> To do: Exact copy, no pictures: return only the lines below from the line with "The image size is (1038, 1461)." up to and including the line with "Task: Click on the hier".

> Source data:
Content starts

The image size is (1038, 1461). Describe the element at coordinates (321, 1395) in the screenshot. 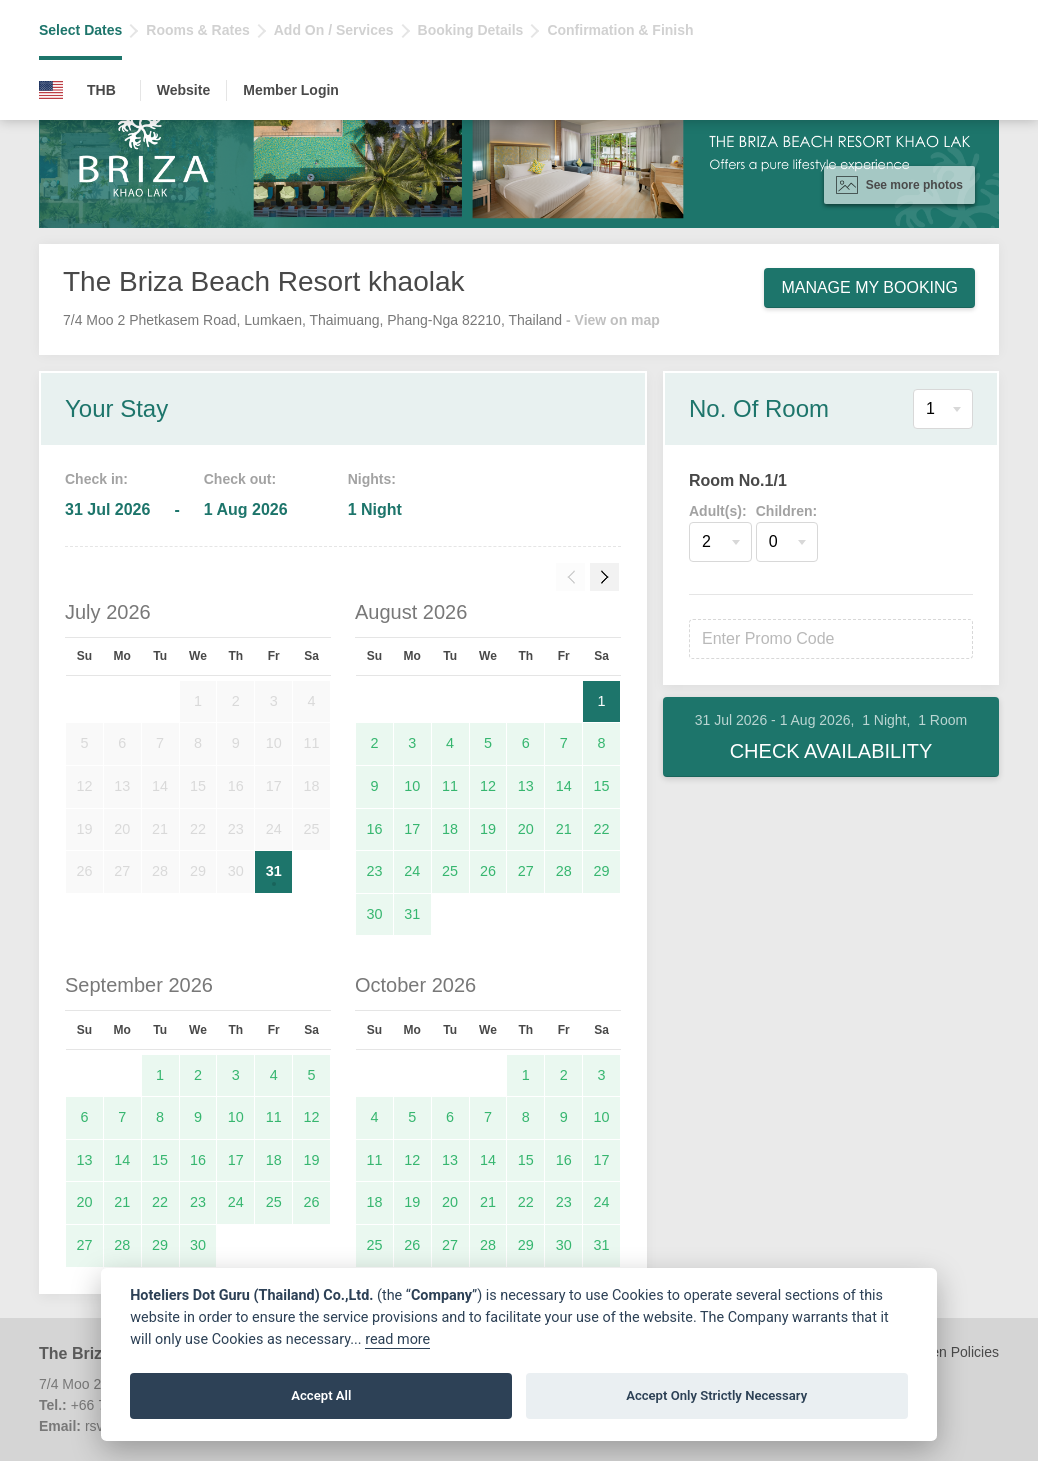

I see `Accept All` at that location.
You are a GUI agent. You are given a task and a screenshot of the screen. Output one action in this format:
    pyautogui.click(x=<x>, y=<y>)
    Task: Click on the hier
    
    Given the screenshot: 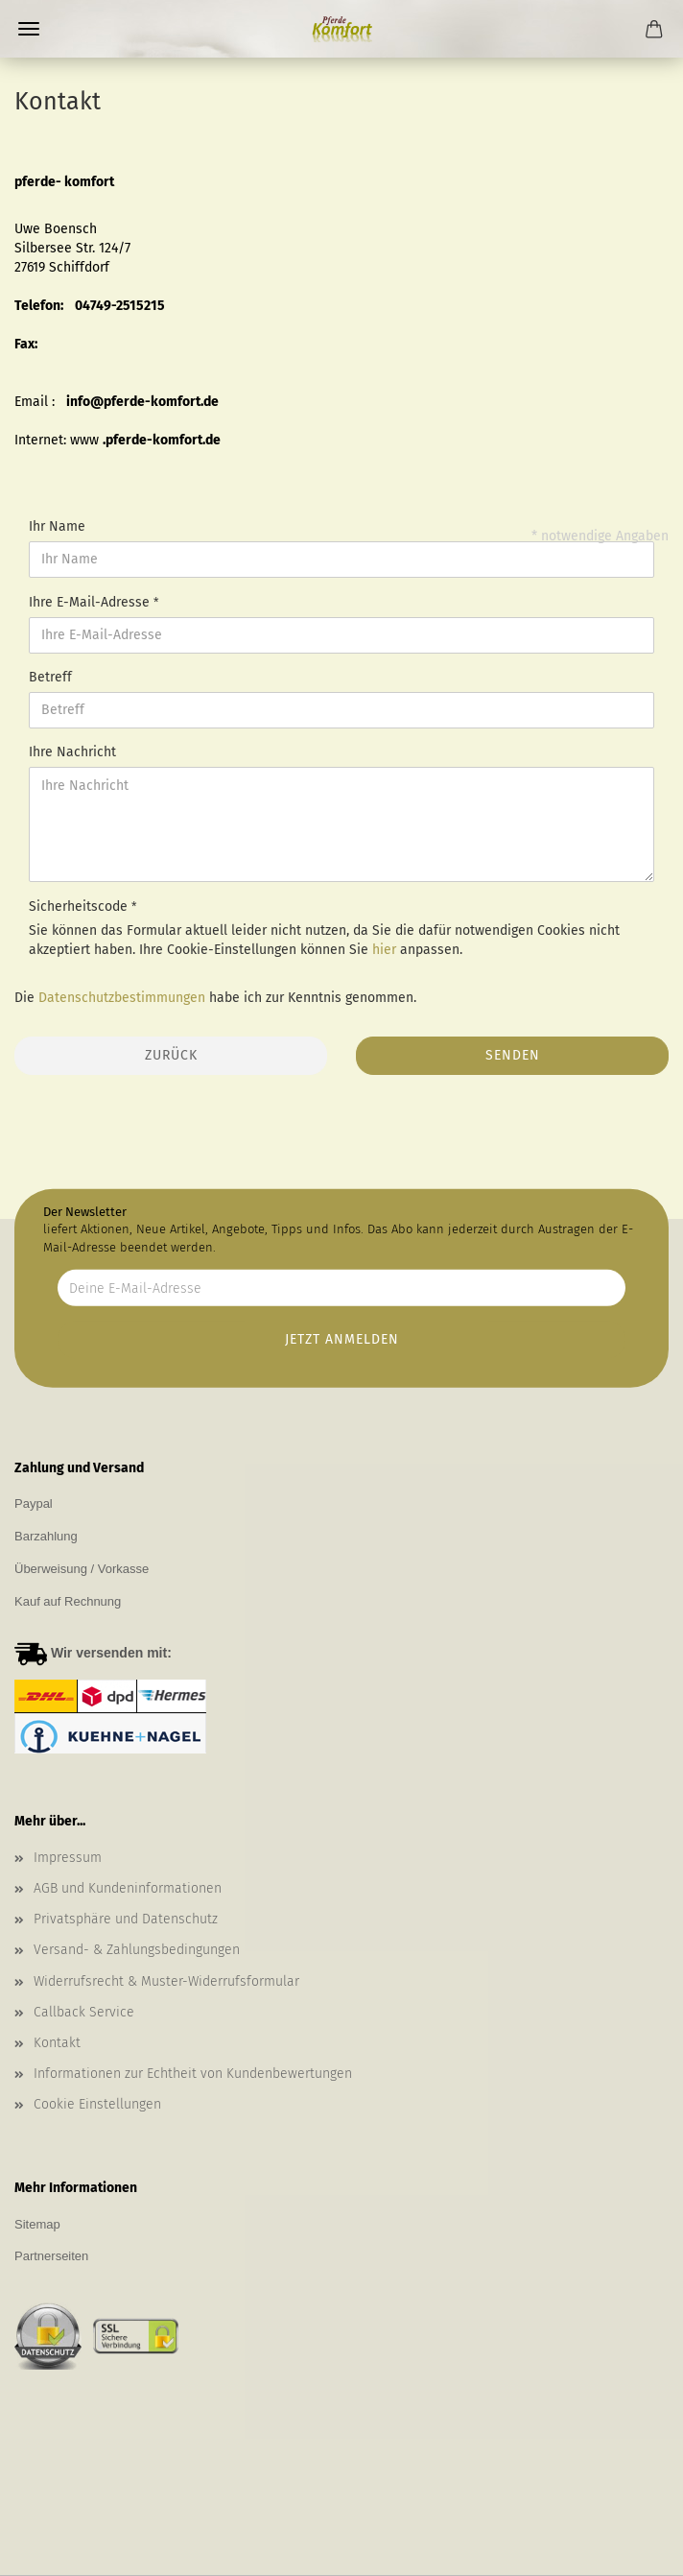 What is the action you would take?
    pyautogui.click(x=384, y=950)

Content ends
Content starts

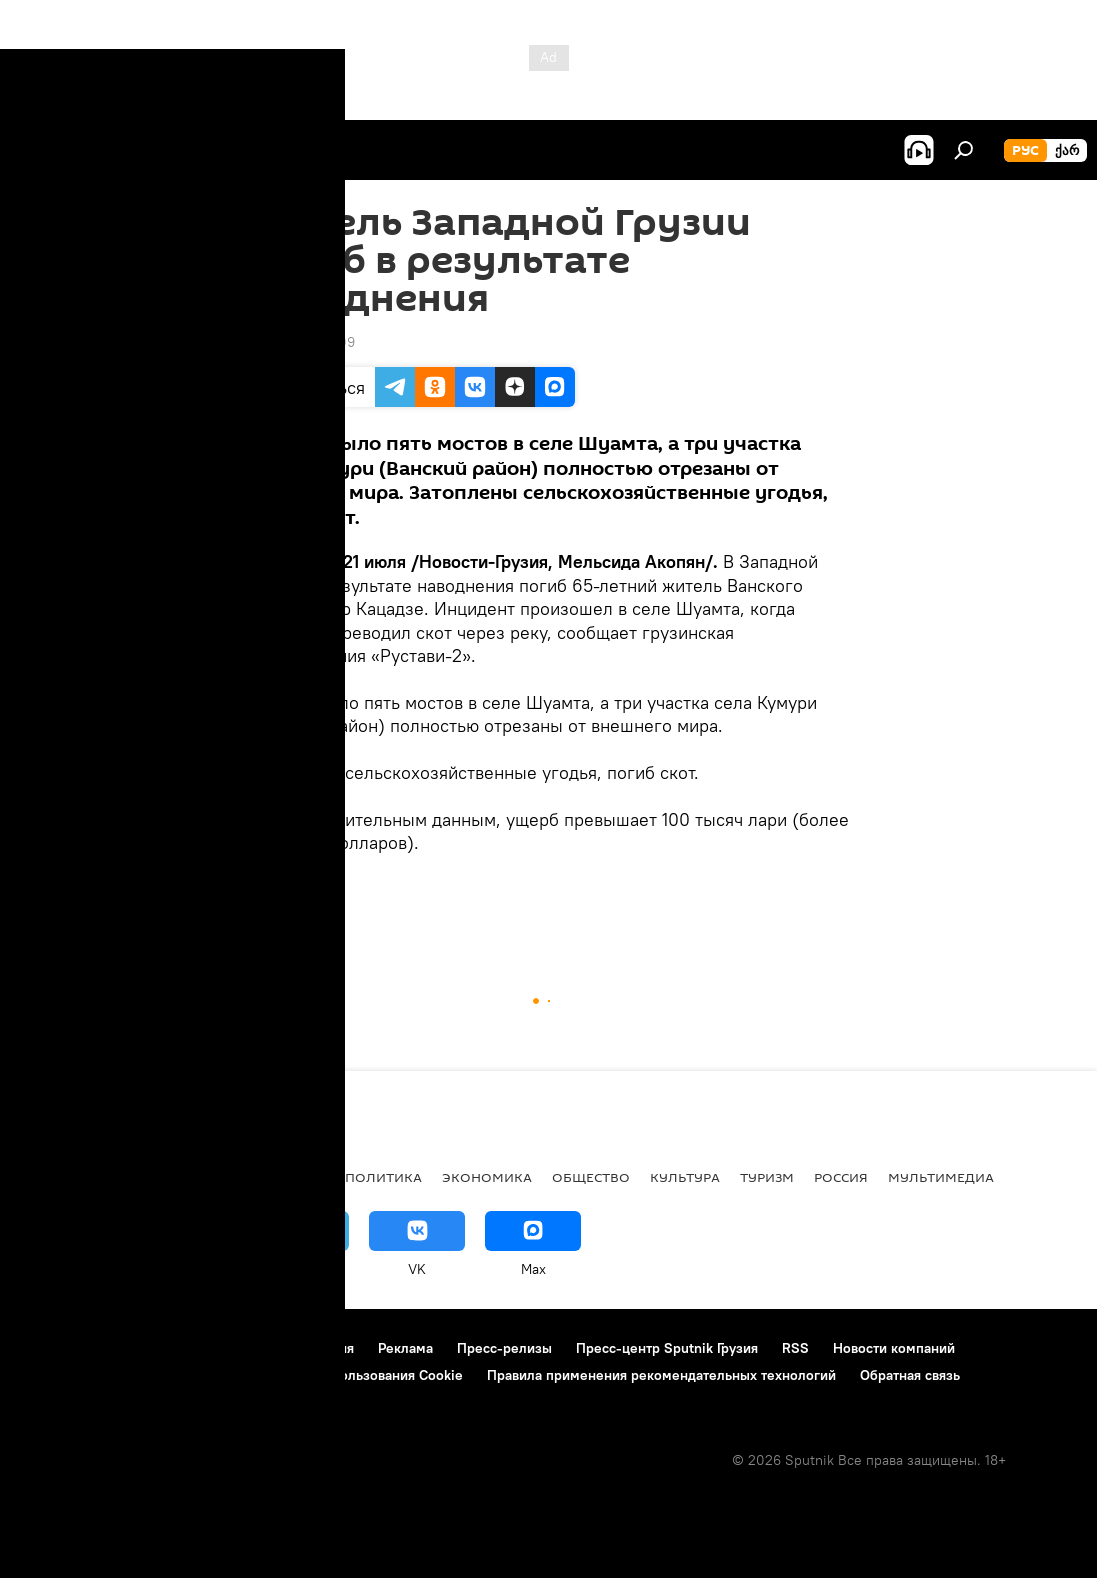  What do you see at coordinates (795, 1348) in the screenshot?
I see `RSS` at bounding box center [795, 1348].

Content ends
Content starts

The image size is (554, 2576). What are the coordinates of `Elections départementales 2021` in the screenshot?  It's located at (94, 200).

Content ends

> Expected answer:
The image size is (1038, 1461). Describe the element at coordinates (321, 1395) in the screenshot. 

I see `Accept All` at that location.
You are a GUI agent. You are given a task and a screenshot of the screen. Output one action in this format:
    pyautogui.click(x=<x>, y=<y>)
    Task: Click on the hier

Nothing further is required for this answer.